**** Given records ****
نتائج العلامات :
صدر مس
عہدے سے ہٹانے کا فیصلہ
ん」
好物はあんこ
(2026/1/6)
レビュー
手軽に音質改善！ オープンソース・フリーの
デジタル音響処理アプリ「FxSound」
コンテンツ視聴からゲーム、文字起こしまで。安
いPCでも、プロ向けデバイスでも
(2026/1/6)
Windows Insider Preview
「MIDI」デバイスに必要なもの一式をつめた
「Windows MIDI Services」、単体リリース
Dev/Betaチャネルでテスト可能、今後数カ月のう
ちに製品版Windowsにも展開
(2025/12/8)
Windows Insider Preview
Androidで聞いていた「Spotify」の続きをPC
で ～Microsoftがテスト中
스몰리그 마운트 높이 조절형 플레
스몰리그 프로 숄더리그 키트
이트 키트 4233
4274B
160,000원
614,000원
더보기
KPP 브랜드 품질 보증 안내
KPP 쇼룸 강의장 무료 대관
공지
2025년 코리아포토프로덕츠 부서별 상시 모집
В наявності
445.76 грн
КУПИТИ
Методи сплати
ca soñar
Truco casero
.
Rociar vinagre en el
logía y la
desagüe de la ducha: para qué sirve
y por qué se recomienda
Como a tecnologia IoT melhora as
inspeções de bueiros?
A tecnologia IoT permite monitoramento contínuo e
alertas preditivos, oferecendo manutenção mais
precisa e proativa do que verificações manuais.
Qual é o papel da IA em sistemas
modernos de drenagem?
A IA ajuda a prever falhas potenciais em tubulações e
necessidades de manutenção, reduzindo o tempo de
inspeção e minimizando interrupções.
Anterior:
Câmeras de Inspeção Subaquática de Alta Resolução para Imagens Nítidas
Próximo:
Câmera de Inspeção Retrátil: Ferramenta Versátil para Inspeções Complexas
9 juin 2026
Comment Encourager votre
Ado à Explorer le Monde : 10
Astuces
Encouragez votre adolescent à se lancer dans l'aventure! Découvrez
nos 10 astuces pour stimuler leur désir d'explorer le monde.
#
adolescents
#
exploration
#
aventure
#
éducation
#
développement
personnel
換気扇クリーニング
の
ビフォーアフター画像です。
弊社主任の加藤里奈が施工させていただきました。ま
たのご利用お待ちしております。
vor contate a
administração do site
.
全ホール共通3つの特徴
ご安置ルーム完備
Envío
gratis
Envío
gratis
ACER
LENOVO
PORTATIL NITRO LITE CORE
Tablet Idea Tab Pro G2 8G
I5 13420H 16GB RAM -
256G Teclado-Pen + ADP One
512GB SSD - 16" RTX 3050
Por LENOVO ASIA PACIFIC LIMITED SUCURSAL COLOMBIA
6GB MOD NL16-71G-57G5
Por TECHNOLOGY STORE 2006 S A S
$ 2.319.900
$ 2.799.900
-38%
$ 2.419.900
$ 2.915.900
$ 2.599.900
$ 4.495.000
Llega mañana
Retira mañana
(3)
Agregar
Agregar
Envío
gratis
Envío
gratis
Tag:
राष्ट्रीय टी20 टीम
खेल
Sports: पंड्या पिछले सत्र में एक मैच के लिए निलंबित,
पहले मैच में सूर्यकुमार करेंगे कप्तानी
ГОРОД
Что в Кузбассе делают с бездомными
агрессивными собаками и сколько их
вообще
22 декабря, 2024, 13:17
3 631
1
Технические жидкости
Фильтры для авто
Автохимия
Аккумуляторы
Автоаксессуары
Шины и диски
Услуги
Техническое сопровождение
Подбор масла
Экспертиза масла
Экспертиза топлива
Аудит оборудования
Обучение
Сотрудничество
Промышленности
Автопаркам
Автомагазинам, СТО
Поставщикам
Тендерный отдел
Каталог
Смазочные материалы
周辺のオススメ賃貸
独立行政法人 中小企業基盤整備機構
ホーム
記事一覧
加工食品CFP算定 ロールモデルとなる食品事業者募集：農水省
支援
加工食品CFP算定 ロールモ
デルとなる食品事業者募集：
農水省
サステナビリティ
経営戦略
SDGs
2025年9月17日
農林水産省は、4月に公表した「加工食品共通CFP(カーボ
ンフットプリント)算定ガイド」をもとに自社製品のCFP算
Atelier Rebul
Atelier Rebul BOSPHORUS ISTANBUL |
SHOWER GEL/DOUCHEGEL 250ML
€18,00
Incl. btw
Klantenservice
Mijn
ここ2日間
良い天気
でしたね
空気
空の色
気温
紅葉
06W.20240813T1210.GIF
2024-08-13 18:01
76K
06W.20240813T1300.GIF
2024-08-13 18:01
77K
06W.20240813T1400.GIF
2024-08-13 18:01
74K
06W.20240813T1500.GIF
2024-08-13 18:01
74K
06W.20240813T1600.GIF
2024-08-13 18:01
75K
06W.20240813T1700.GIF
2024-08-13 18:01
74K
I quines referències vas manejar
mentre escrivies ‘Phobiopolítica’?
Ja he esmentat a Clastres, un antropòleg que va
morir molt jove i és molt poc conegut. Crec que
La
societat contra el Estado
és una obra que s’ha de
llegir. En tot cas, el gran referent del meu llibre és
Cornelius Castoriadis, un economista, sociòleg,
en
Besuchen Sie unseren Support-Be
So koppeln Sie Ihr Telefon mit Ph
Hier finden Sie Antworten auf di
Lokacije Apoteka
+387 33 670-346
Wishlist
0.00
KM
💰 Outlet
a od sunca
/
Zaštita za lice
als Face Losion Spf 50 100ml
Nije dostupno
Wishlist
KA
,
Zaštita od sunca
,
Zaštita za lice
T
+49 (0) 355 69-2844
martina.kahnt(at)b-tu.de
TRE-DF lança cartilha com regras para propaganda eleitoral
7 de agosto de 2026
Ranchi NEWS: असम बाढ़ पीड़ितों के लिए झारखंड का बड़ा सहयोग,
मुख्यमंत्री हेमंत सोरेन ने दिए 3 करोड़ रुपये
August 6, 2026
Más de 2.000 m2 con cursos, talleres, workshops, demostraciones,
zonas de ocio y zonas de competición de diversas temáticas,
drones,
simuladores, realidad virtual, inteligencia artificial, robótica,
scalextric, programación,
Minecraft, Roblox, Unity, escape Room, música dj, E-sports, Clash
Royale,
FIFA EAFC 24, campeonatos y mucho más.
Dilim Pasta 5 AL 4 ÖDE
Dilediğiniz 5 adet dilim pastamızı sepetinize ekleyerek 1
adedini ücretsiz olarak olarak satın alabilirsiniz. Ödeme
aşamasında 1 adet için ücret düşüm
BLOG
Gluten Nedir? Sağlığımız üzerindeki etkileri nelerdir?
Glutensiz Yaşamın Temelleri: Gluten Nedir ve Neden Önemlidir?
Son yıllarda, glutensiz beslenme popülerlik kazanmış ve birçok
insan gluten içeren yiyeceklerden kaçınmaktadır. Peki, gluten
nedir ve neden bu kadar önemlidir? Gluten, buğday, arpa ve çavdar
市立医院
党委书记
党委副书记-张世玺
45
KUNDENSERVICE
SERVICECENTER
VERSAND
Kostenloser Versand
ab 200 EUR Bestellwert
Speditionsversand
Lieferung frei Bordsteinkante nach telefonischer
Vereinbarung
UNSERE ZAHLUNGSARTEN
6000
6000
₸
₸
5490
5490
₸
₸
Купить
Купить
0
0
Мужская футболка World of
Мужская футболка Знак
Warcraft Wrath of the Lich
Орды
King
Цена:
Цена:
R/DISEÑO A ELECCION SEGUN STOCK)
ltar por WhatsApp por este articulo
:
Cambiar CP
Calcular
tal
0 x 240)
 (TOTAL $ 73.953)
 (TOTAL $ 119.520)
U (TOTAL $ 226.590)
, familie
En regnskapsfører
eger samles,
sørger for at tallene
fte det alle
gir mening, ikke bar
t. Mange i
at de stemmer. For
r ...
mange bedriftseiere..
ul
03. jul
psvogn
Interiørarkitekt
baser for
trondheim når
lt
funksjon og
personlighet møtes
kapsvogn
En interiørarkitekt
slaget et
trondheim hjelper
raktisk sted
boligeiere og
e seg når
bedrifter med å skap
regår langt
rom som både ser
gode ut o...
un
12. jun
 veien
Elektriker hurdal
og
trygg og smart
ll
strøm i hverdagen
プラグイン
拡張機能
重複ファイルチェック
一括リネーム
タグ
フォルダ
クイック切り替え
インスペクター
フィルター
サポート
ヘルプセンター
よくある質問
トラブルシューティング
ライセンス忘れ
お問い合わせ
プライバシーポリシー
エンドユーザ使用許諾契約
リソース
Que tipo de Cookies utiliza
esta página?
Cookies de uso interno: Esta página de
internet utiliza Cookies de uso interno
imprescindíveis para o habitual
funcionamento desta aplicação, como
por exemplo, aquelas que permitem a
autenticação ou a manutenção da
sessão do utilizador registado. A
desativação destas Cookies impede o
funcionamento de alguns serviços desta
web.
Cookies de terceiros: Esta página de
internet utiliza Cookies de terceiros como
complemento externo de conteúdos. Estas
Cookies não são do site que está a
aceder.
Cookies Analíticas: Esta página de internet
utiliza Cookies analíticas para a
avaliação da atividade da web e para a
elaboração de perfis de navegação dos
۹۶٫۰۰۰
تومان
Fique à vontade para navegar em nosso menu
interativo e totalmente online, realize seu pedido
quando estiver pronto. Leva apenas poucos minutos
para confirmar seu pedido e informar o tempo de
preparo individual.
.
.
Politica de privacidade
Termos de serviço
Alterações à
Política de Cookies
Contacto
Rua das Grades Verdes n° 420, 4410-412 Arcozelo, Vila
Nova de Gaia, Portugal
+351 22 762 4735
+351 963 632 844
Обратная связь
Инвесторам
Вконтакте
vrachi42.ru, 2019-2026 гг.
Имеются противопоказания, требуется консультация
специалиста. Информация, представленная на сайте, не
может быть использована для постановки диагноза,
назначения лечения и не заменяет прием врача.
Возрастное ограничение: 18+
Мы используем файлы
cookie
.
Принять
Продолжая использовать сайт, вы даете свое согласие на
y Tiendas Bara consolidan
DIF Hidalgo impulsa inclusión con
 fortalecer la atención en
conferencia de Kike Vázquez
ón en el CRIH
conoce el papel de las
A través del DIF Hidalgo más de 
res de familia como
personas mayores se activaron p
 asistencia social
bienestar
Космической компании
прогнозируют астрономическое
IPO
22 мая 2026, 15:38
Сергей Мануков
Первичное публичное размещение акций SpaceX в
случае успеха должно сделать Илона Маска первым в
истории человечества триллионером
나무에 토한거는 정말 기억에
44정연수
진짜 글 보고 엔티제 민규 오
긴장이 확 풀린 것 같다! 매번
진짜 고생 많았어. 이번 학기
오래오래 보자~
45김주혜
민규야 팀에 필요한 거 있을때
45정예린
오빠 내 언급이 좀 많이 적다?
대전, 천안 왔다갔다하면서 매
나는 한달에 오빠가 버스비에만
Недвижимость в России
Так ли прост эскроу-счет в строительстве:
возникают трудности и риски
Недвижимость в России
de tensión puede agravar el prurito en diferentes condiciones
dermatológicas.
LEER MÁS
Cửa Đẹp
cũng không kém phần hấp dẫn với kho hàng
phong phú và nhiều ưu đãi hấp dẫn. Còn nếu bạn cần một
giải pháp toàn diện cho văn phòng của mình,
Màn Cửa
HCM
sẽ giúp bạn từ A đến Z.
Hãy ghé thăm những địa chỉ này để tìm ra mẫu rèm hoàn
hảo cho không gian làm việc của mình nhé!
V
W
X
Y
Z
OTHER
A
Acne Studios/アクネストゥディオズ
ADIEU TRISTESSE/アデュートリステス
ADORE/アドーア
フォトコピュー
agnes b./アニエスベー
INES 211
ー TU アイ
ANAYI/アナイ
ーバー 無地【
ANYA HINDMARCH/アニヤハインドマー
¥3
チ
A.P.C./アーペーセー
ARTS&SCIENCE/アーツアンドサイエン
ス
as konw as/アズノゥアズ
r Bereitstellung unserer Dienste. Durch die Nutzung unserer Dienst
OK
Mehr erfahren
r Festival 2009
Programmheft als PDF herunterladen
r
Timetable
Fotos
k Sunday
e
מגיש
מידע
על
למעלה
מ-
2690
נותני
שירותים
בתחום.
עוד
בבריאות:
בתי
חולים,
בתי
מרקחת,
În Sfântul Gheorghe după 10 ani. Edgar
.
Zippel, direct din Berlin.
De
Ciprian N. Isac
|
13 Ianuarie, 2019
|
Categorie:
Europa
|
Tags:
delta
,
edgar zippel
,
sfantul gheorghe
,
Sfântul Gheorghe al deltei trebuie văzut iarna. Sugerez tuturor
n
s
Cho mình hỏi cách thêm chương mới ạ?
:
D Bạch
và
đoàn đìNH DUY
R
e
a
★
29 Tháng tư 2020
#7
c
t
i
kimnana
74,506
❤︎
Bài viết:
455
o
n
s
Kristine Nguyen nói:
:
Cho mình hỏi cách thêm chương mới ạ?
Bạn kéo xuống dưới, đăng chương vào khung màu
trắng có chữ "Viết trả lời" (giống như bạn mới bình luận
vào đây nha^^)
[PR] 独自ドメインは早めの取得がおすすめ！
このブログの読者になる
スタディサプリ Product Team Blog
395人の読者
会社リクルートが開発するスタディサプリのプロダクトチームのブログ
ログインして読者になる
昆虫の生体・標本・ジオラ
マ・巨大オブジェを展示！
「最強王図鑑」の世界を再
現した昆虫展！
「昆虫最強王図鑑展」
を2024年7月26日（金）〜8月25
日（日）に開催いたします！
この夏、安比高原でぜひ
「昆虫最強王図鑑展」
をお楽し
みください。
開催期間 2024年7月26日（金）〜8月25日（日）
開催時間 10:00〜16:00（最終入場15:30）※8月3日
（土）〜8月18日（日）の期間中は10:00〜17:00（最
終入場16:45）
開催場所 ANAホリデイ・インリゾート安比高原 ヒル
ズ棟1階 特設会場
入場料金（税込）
****
* **What needs to be done**
Copy out each line of the data above, exactly, if it lies between the line holding "ちに製品版Windowsにも展開" and the line holding "Qual é o papel da IA em sistemas", inclusive; copy no other line.

* **Written answer**
ちに製品版Windowsにも展開
(2025/12/8)
Windows Insider Preview
Androidで聞いていた「Spotify」の続きをPC
で ～Microsoftがテスト中
스몰리그 마운트 높이 조절형 플레
스몰리그 프로 숄더리그 키트
이트 키트 4233
4274B
160,000원
614,000원
더보기
KPP 브랜드 품질 보증 안내
KPP 쇼룸 강의장 무료 대관
공지
2025년 코리아포토프로덕츠 부서별 상시 모집
В наявності
445.76 грн
КУПИТИ
Методи сплати
ca soñar
Truco casero
.
Rociar vinagre en el
logía y la
desagüe de la ducha: para qué sirve
y por qué se recomienda
Como a tecnologia IoT melhora as
inspeções de bueiros?
A tecnologia IoT permite monitoramento contínuo e
alertas preditivos, oferecendo manutenção mais
precisa e proativa do que verificações manuais.
Qual é o papel da IA em sistemas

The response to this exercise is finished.